Dataset entries:
○ ○ ○ ○ ○

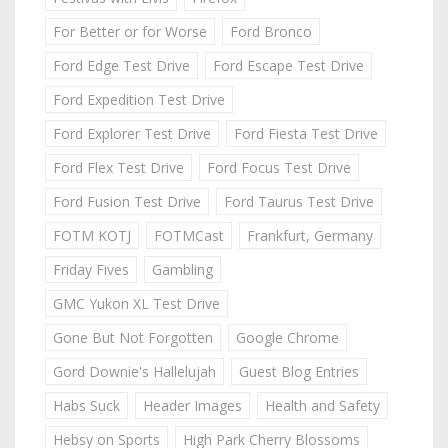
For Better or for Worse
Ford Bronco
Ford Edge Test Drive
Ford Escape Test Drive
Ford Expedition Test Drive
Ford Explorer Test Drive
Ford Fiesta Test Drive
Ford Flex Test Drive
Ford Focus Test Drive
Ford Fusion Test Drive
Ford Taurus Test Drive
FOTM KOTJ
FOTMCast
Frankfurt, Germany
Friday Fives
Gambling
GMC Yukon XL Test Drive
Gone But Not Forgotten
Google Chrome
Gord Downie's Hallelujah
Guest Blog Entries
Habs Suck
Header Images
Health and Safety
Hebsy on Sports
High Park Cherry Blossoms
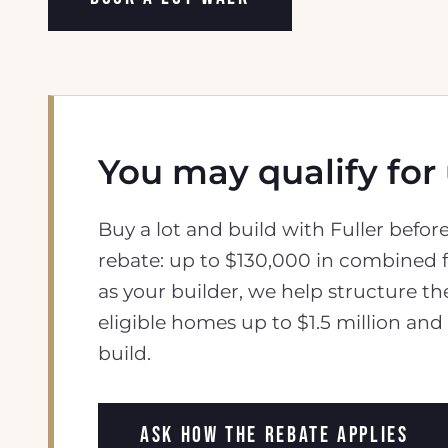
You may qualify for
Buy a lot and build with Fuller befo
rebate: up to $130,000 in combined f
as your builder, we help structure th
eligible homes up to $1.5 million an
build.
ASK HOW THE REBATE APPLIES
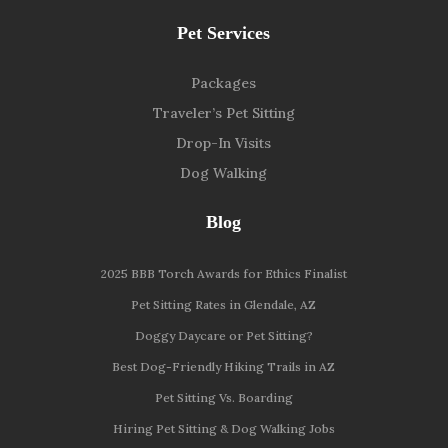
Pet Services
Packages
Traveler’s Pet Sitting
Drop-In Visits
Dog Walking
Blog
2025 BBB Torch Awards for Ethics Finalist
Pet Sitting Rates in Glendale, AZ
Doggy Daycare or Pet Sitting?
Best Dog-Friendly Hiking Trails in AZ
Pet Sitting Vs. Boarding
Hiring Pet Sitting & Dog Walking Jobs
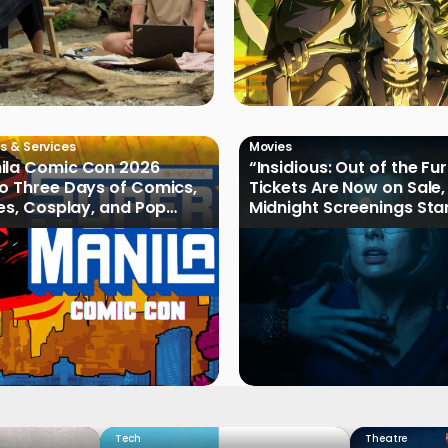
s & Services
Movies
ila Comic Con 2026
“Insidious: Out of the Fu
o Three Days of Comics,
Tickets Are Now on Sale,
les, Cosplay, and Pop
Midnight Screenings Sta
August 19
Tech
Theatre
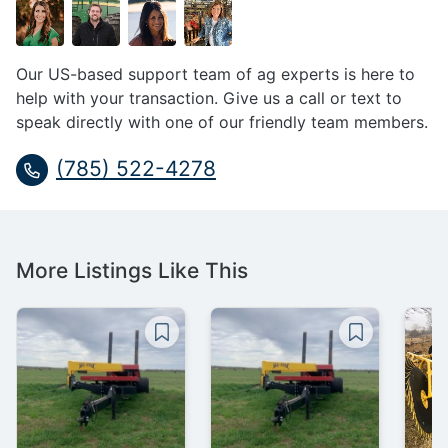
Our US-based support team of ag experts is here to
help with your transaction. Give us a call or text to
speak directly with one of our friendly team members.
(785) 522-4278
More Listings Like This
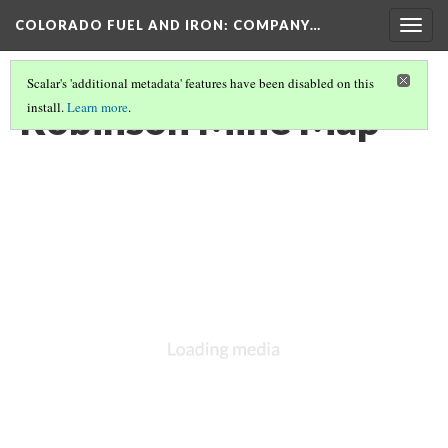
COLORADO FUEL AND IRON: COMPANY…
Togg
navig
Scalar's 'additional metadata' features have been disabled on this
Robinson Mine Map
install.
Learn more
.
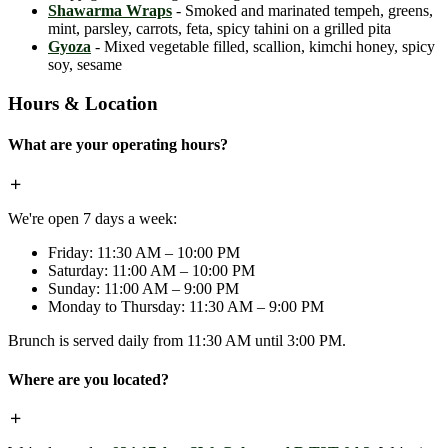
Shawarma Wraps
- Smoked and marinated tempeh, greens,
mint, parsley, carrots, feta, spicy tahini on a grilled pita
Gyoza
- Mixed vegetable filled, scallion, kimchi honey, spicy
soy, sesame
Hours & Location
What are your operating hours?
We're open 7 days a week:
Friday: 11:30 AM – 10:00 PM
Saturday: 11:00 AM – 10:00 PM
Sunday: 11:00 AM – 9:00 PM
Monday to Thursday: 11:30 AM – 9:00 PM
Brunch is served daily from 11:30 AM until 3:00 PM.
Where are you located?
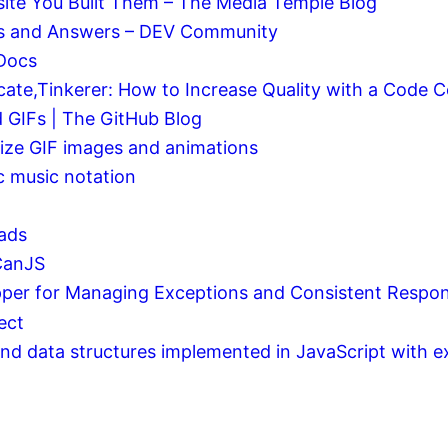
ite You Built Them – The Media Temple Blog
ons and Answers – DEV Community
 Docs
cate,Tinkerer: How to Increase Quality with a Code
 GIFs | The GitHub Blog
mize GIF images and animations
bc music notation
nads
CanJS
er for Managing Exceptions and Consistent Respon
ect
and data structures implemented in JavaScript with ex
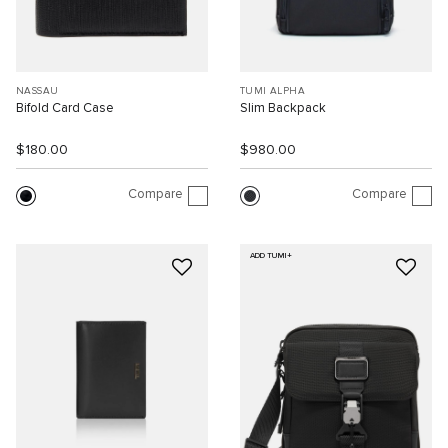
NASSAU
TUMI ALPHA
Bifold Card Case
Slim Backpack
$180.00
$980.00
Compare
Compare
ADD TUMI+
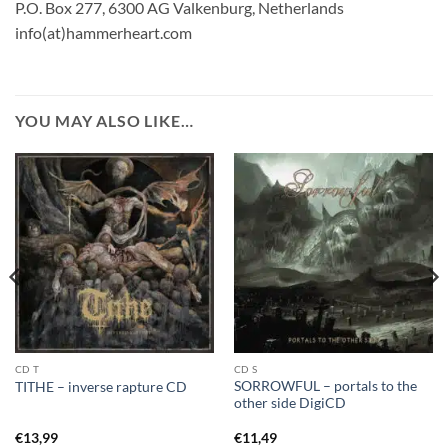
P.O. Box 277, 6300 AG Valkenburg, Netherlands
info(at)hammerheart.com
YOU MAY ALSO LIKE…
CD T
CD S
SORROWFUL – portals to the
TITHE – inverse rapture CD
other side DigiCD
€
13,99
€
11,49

○ ○ ○ ○ ○

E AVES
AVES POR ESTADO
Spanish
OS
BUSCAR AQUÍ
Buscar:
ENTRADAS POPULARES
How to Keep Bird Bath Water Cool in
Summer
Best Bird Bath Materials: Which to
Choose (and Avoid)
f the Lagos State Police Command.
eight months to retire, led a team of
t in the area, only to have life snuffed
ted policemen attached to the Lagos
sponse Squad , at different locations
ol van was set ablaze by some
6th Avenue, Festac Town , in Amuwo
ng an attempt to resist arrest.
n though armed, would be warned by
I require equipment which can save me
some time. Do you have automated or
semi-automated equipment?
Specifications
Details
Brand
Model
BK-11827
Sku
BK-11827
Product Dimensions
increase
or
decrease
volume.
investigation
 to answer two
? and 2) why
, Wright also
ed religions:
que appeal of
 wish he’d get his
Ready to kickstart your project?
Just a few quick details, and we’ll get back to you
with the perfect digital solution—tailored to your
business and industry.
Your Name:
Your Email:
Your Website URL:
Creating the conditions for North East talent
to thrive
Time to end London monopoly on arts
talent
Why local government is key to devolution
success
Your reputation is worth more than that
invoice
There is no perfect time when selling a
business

○ ○ ○ ○ ○

**Your instructions:**
Nothing except the lines from the one containing "Health and Safety" through the one containing "Friday: 11:30 AM – 10:00 PM" should appear in the answer, exactly as above and without pictures.

**Answer to this task:**
Health and Safety
Hebsy on Sports
High Park Cherry Blossoms
You may qualify for
Buy a lot and build with Fuller befo
rebate: up to $130,000 in combined f
as your builder, we help structure th
eligible homes up to $1.5 million an
build.
ASK HOW THE REBATE APPLIES
Pet Services
Packages
Traveler’s Pet Sitting
Drop-In Visits
Dog Walking
Blog
2025 BBB Torch Awards for Ethics Finalist
Pet Sitting Rates in Glendale, AZ
Doggy Daycare or Pet Sitting?
Best Dog-Friendly Hiking Trails in AZ
Pet Sitting Vs. Boarding
Hiring Pet Sitting & Dog Walking Jobs
s & Services
Movies
ila Comic Con 2026
“Insidious: Out of the Fu
o Three Days of Comics,
Tickets Are Now on Sale,
les, Cosplay, and Pop
Midnight Screenings Sta
August 19
Tech
Theatre
Our US-based support team of ag experts is here to
help with your transaction. Give us a call or text to
speak directly with one of our friendly team members.
(785) 522-4278
More Listings Like This
COLORADO FUEL AND IRON: COMPANY…
Togg
navig
Scalar's 'additional metadata' features have been disabled on this
Robinson Mine Map
install.
Learn more
.
Shawarma Wraps
- Smoked and marinated tempeh, greens,
mint, parsley, carrots, feta, spicy tahini on a grilled pita
Gyoza
- Mixed vegetable filled, scallion, kimchi honey, spicy
soy, sesame
Hours & Location
What are your operating hours?
We're open 7 days a week:
Friday: 11:30 AM – 10:00 PM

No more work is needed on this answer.